[Date Prev][Date Next][Thread Prev][Thread Next][Date Index][Thread Index]

[idn] stringprep: PRI #29



Simon Josefsson wrote:
There appears to me be a lot of decisions made out of subjective
opinions on how normalization "should" behave, or is "assumed" to
behave.

I don't think it's subjective. The concept of normalization requires that it be idempotent.


One way is to incorporate the PR-29 fix, declare the earlier attempt
as buggy, and re-cycle at PROPOSED.  I suspect you prefer that way?  I
am hesitant about that approach, because we have already deployed the
old RFC and it is not clear what problems there will be in mixing the
old and the new code.

We already have the situation where some implementations do it one way, and some do it the other way. It is quite clear what will happen when somebody uses a character sequence that is interpreted differently by these implementations. Keep in mind that Unicode may add new characters in the future that may also be affected.


Both Kerberos and SASL appears to be going to
use the old StringPrep as well, so we will be seeing security critical
infrastructure based on the old interpretation.

You write "the old interpretation" as if there is only one interpretation of the old spec. That's not true. As we have seen, there are implementations that do it one way, and those that do it the other way.

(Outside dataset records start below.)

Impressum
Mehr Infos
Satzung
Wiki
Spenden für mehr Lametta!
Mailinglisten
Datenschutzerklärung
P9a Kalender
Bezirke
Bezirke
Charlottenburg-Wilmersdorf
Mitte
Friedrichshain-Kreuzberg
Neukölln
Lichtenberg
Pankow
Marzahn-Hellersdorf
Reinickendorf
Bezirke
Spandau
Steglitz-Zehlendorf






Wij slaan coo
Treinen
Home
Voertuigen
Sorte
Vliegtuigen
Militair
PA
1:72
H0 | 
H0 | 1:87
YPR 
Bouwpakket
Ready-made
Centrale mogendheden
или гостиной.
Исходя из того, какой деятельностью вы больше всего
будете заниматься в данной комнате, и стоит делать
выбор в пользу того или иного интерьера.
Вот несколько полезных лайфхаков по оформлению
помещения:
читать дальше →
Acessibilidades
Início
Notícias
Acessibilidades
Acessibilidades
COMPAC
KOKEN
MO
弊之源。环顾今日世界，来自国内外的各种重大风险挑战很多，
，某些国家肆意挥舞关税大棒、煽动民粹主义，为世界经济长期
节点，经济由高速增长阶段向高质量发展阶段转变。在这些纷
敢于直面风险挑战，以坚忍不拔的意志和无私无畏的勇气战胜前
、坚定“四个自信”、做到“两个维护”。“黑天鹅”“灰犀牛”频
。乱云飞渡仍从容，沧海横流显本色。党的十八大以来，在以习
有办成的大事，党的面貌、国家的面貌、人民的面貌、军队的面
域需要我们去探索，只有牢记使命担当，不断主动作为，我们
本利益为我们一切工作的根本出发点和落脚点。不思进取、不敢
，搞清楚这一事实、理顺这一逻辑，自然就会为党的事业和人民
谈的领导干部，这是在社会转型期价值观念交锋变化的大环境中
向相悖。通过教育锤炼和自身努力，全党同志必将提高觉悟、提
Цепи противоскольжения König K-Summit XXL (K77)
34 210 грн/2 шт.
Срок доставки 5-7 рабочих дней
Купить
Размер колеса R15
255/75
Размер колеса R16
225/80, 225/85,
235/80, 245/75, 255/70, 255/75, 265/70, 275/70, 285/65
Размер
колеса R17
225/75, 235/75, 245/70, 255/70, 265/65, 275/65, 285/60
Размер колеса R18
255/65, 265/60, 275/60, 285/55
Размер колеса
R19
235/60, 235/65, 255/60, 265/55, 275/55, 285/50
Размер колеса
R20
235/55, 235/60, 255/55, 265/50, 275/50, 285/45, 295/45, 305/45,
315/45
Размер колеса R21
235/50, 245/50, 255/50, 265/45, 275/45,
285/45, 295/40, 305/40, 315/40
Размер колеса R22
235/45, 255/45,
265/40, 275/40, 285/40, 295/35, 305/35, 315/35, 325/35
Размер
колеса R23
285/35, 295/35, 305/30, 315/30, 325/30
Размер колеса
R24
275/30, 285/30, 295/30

Another way is to carry on with the Unicode 3.2 NFKC even though it
breaks some human's assumptions on what "normalization" means in a
theoretic setting.

It's not just an "assumption", and it's not merely "theoretical". This is a very basic requirement for the normalization process.


Machines will cope, they compute an
algorithm, they don't care if the output meet some unstated invariant
or not.

IDNA specifies that a Punycode label must be decoded and then Nameprepped and Punycoded again to make sure you get the same string back in order to decide what to display (Unicode vs Punycode). This, in itself, should make you realize that the process is supposed to be idempotent. So we *do* care how the machines compute this algorithm.


A third way, which is what I am deploying, is to use the Unicode 3.2
NFKC together with a filter to reject the PR-29 problem sequences.
This is in line with the RFC's, it solves problems related to PR-29
problem sequences, and is simple to implement.

I don't think this is in line with the RFCs. You are rejecting sequences that are not rejected by the RFCs.


More importantly, when you continue to ship your implementation as is, more and more installations of your popular library will occur, making it more difficult for the world to adjust if and when the affected types of character sequences are introduced, either with the current characters or new characters.

You are in a position to make a difference. You already have. Please reconsider.

Erik